Task prompt: Where the word "GENRES" shows up in the entries below, please copy the whole line.

[Records excerpted from a collection]

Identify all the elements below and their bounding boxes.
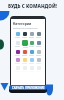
button[interactable] — [37, 41, 41, 45]
button[interactable] — [37, 50, 41, 54]
button[interactable] — [16, 58, 20, 62]
staticText: БУДЬ С КОМАНДОЙ! — [8, 3, 57, 9]
staticText: Категории — [13, 21, 32, 26]
button[interactable] — [22, 40, 28, 46]
button[interactable] — [16, 50, 20, 54]
button[interactable] — [16, 41, 20, 45]
button[interactable] — [37, 32, 41, 36]
button[interactable] — [23, 58, 27, 62]
button[interactable] — [23, 32, 27, 36]
button[interactable] — [30, 58, 34, 62]
button[interactable] — [30, 41, 34, 45]
button[interactable] — [30, 50, 34, 54]
staticText: Выберите интересное — [13, 27, 38, 30]
button[interactable] — [30, 32, 34, 36]
button[interactable] — [23, 50, 27, 54]
staticText: СКАЧАТЬ ПРИЛОЖЕНИЕ — [12, 86, 45, 90]
button[interactable]: СКАЧАТЬ ПРИЛОЖЕНИЕ — [9, 85, 47, 90]
button[interactable] — [37, 58, 41, 62]
button[interactable] — [16, 32, 20, 36]
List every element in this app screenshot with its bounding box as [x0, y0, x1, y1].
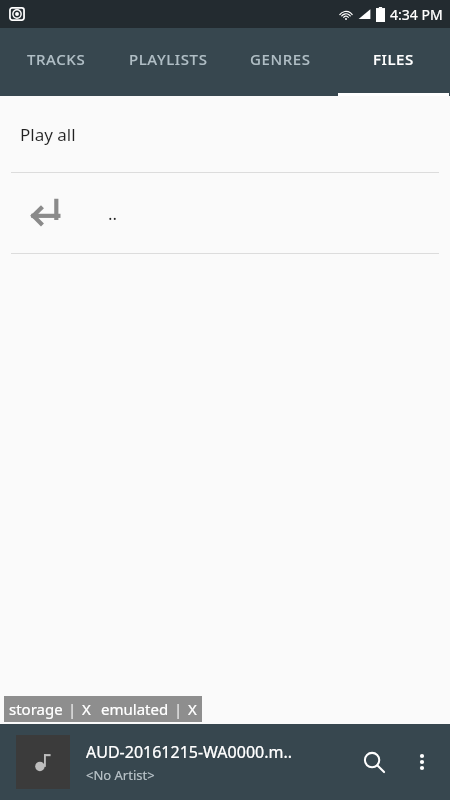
- staticText: GENRES: [250, 49, 311, 69]
- button[interactable]: Search: [350, 738, 398, 786]
- staticText: X: [188, 699, 197, 719]
- staticText: PLAYLISTS: [129, 49, 208, 69]
- button[interactable]: GENRES: [224, 28, 337, 96]
- button[interactable]: Play all: [0, 96, 450, 172]
- staticText: X: [82, 699, 91, 719]
- staticText: FILES: [373, 49, 414, 69]
- staticText: 4:34 PM: [390, 5, 443, 24]
- button[interactable]: AUD-20161215-WA0000.m..: [0, 724, 450, 800]
- staticText: |: [68, 699, 77, 719]
- staticText: <No Artist>: [86, 766, 155, 784]
- button[interactable]: FILES: [337, 28, 450, 96]
- button[interactable]: PLAYLISTS: [112, 28, 224, 96]
- staticText: Play all: [20, 123, 76, 146]
- staticText: emulated: [101, 699, 169, 719]
- button[interactable]: emulated: [96, 696, 202, 722]
- button[interactable]: TRACKS: [0, 28, 112, 96]
- button[interactable]: More options: [398, 738, 446, 786]
- staticText: TRACKS: [27, 49, 86, 69]
- staticText: ..: [108, 202, 118, 225]
- staticText: storage: [9, 699, 63, 719]
- button[interactable]: storage: [4, 696, 96, 722]
- button[interactable]: ..: [0, 173, 450, 253]
- staticText: |: [174, 699, 183, 719]
- staticText: AUD-20161215-WA0000.m..: [86, 741, 293, 763]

Result for this exercise:
- staticText: GENRES: [250, 49, 311, 69]
- button[interactable]: GENRES: [224, 28, 337, 96]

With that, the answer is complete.